Kubernetes Taints and Tolerations: 5 Best Practices

Things can quickly get complicated in multi-tenant, heterogeneous clusters. Kubernetes taints and tolerations are here to save the day. If you ever needed to make sure that a pod got […]

Laimonas Rastenis Avatar
Kubernetes taints

Things can quickly get complicated in multi-tenant, heterogeneous clusters. Kubernetes taints and tolerations are here to save the day.

If you ever needed to make sure that a pod got some special hardware or got colocated with/isolated from other pods, we get it. Kubernetes gives you so many options for complicated scheduling scenarios.

One smart way to add your containers to separate node groups is by using taints and tolerations.

Keep reading to learn what Kubernetes taints and tolerations are and how they work, plus a few best practices to help you make the most of them. 

What are Kubernetes taints and tolerations?

To talk about taints and tolerations, we first need to clarify node affinity.

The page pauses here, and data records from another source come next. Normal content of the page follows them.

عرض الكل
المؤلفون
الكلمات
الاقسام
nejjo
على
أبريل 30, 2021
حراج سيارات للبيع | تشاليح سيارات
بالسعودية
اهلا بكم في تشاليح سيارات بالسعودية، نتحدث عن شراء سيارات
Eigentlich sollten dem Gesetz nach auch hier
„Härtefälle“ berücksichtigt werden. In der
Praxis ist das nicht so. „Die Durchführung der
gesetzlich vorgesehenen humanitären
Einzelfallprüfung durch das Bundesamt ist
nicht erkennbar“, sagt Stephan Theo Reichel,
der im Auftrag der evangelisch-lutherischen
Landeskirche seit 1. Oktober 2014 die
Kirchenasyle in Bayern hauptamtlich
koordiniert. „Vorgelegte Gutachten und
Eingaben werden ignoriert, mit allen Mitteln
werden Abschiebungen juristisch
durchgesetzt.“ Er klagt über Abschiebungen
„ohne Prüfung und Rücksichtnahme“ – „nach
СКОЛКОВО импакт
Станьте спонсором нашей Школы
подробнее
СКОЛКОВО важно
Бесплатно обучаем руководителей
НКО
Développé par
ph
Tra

Node affinity attracts pods to a specific set of nodes. This can work as a hard requirement or preference.

A taint works in the opposite way – you can use it to let a node repel a given set of pods. You can apply one or more taints to a node. That way, you mark that the node shouldn’t accept any pods that happen not to tolerate these taints.

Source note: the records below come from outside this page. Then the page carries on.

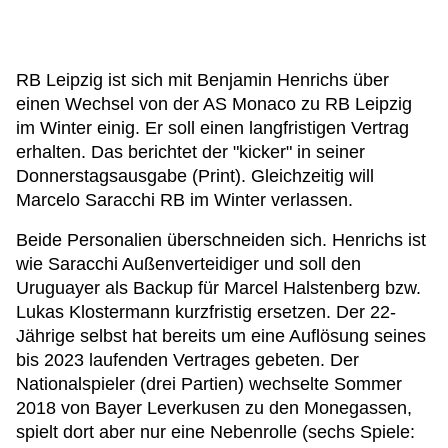
RB Leipzig ist sich mit Benjamin Henrichs über
einen Wechsel von der AS Monaco zu RB Leipzig
im Winter einig. Er soll einen langfristigen Vertrag
erhalten. Das berichtet der "kicker" in seiner
Donnerstagsausgabe (Print). Gleichzeitig will
Marcelo Saracchi RB im Winter verlassen.
Beide Personalien überschneiden sich. Henrichs ist
wie Saracchi Außenverteidiger und soll den
Uruguayer als Backup für Marcel Halstenberg bzw.
Lukas Klostermann kurzfristig ersetzen. Der 22-
Jährige selbst hat bereits um eine Auflösung seines
bis 2023 laufenden Vertrages gebeten. Der
Nationalspieler (drei Partien) wechselte Sommer
2018 von Bayer Leverkusen zu den Monegassen,
spielt dort aber nur eine Nebenrolle (sechs Spiele:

What about tolerations? They’re applied to pods and let the Kubernetes scheduler schedule pods with matching taints. 

Note that a toleration allows scheduling but doesn’t guarantee it. That’s because the scheduler will also take other parameters into account as part of its operation.

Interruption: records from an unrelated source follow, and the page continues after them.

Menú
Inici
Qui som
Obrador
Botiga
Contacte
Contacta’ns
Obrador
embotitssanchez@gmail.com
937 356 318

Kubernetes taints and tolerations work together to make sure that pods don’t end up scheduled on nodes where you don’t want to see them. 

Note: A node can have multiple taints associated with it. For example, most Kubernetes distributions automatically taint the master nodes so that only control plane pods can run on them.

Example of how taints and tolerations work 

Imagine a cluster with three nodes: one master node and two worker nodes. Let’s call them node X and node Y. 

Your worker node X has a GPU instance attached to it. This makes running it pricy – but it’s the best match for machine learning workloads.

Worker node Y, on the other hand, is a general purpose node that comes with your regular CPU.

Here’s what you can achieve with taints and tolerations:

Add a taint to worker node X and give tolerations to specific workloads. This is how you make sure that the scheduler will only schedule workloads that need to be accelerated with a GPU in worker node X. You’ll never see a bunch of simple database queries eating away at your precious GPUs.

Pods that actually need GPUs will be scheduled on worker node X. All other pods will go straight to the general purpose worker node Y.

Kubernetes taints

Default Kubernetes taints

Kubernetes comes with a number of default taints:

  • node.kubernetes.io/not-ready – the node is not ready, corresponds to the NodeCondition Ready attribute status”False”.
  • node.kubernetes.io/unreachable – the node is unreachable from the node controller, NodeCondition Ready status “Unknown”.
  • node.kubernetes.io/memory-pressure – the node has memory pressure.
  • node.kubernetes.io/disk-pressure – the node has disk pressure, which could slow your applications down (pod relocation is recommended).
  • node.kubernetes.io/pid-pressure – the node has Process ID pressure, which might result in downtime.
  • node.kubernetes.io/network-unavailable – the node’s network is unavailable. node.kubernetes.io/unschedulable – the node is unschedulable. 

You can modify this by creating custom tolerations.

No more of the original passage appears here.